The Matif wheat price for December finished last week at €243.50/t, up from €236.25/t the week before. By Monday evening 18 September, that price had dropped €5/t and hit €237.25/t on Tuesday evening. On Wednesday afternoon, that price had moved up again to €240.50/t.

The Agriculture and Horticulture Development Board reported that “intense competition” from Russian wheat was a key reason for this fall.

The US maize harvest is now under way and this will be a watch point in the markets to see how weather has affected the crop and whether the big crop which is expected comes.

Meanwhile, Stratégie Grains has raised its forecast for the EU maize crop by about 1 million tonnes to 59.6 million tonnes. This is reported to be due to rain during the summer which helped crops.

Ukraine grain

Poland, Slovakia and Hungary are once again banning Ukrainian grain. Reuters reported that Ukraine plans to sue these countries for the move.
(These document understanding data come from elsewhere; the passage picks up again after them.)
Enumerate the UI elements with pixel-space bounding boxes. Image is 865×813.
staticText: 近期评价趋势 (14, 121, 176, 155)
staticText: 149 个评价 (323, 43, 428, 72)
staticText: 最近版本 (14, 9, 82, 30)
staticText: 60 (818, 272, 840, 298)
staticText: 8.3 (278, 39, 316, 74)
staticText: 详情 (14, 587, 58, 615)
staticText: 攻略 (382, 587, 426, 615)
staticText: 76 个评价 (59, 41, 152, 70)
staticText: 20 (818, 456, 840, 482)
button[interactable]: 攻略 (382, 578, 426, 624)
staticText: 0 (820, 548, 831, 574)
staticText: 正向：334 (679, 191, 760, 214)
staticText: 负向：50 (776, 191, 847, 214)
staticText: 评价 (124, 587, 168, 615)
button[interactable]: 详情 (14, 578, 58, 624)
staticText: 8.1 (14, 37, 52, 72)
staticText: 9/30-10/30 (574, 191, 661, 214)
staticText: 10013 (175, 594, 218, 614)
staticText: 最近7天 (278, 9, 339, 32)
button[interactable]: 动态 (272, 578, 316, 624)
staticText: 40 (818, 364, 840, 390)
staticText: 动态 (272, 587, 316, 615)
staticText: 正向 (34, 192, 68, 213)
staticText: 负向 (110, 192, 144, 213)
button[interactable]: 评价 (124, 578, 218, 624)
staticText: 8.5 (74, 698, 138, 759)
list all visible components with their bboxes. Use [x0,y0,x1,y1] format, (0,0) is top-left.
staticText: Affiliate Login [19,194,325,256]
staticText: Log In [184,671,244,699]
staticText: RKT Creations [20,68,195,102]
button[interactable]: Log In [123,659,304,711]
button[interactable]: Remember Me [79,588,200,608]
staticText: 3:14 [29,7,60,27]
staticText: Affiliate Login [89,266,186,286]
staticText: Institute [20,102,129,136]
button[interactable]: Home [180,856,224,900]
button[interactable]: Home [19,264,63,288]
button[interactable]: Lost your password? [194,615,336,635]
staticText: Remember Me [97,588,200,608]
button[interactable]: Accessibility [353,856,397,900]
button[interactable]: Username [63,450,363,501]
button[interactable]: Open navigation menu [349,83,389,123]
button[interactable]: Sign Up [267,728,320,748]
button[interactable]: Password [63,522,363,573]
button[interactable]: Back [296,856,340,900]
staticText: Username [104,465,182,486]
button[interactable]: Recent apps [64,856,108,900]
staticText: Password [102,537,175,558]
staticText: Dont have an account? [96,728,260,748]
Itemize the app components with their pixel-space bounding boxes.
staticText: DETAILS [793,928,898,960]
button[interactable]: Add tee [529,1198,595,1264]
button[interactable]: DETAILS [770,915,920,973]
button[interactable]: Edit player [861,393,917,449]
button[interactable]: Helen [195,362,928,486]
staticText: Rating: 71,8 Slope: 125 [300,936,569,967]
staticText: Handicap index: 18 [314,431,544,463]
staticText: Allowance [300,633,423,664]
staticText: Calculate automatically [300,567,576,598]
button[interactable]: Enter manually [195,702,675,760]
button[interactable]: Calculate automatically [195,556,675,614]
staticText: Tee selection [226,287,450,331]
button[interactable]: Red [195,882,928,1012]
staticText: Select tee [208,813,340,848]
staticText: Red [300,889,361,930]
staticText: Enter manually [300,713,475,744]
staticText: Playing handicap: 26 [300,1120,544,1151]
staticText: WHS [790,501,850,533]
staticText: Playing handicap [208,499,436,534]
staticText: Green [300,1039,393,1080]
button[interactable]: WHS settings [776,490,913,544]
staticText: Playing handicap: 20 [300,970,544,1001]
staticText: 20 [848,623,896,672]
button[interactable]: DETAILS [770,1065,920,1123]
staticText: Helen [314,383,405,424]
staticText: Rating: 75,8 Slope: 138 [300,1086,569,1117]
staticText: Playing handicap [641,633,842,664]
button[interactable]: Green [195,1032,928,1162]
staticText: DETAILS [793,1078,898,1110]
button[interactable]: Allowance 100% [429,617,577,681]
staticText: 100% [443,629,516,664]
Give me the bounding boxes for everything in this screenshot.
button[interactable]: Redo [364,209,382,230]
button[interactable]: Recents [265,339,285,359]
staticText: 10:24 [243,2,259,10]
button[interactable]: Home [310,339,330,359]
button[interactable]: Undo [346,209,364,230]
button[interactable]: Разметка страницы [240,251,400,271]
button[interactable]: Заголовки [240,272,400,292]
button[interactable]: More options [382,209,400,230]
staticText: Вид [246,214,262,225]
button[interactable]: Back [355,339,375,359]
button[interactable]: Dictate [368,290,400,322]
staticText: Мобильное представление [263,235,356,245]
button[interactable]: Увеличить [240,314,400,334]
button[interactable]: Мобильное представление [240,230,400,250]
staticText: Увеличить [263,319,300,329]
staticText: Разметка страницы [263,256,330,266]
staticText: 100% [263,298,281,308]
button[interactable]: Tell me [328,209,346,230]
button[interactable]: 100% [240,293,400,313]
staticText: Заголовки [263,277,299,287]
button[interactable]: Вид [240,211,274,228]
However, the EU’s ban expired on Friday and this allowed the sale of Ukrainian grain across the EU. These countries then implemented their own ban.

Oilseed rape

Matif oilseed rape for November fell on Monday, but recovered again on Tuesday hitting €440.25/t. This was down almost €5/t on last week’s closing price of €444.75/t.

The November 2024 oilseed rape price was at €466.75/t on Tuesday evening this week.

EU rapeseed is plentiful, while there is also a big crop in Canada. Brazil is starting to plant soya beans at present and that crop is expected to be a record. The US soya bean harvest is now under way, so this is something to keep an eye on.

Malting barley

The harvest price for Boortmalt suppliers is due to be settled this week. Last week, the average stood at €284.74/t.

Native prices

At home, spot prices remain similar to last week at €225/t for barley and €235/t for wheat, while imported barley is costing approximately €10/t more.

Some merchants are beginning to settle up accounts with farmers at present.

At Wednesday’s National Ploughing Championships Liffey Mills and Tirlán said farmers could expect to see prices in the next 10 days or so.